We apply this property to the Apriori algorithm for realizing a rule generation system. The Apriori algorithm effectively enumerates itemsets (candidates of rules), and the support and accuracy values of every candidate are calculated by the Proved Property. Figures 2 and 3 show the obtained minimal certain rules and minimal possible rules from Table 3. As for the execution time, we discuss it in Sect. 4.

2.3 A Relation Between Rules in DISs and Rules in NISs

Let $\psi ^{actual}$ be a derived DIS with actual information from NIS $\varPhi $ (we cannot decide $\psi ^{actual}$ from $\varPhi $, but we suppose there is an actual $\psi ^{actual}$ for $\varPhi $), then we can easily have the next inclusion relation.

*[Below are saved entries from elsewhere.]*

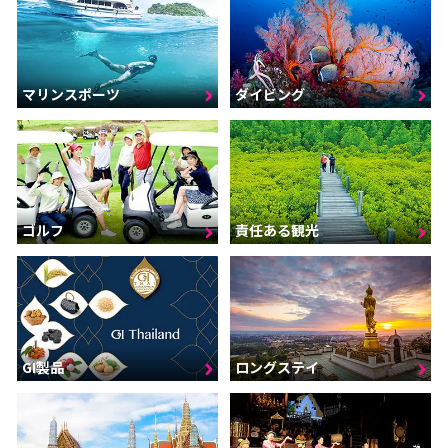
マリンスポーツ
ダイビング
ゴルフ
責任ある観光
GI製品
ロングステイ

$$\begin{aligned}\begin{array}{ll} \{\tau ~|~\tau \text{ is } \text{ a } \text{ certain } \text{ rule } \text{ in } \varPhi \} \subseteq \{\tau ~|~\tau \text{ is } \text{ a } \text{ rule } \text{ in } \psi ^{actual}\} \\ \subseteq \{\tau ~|~\tau \text{ is } \text{ a } \text{ possible } \text{ rule } \text{ in } \varPhi \} \end{array}\end{aligned}$$

Due to information incompleteness, we know lower and upper approximations of a set of rules in $\psi ^{actual}$. This property follows the concept of rough sets based approximations.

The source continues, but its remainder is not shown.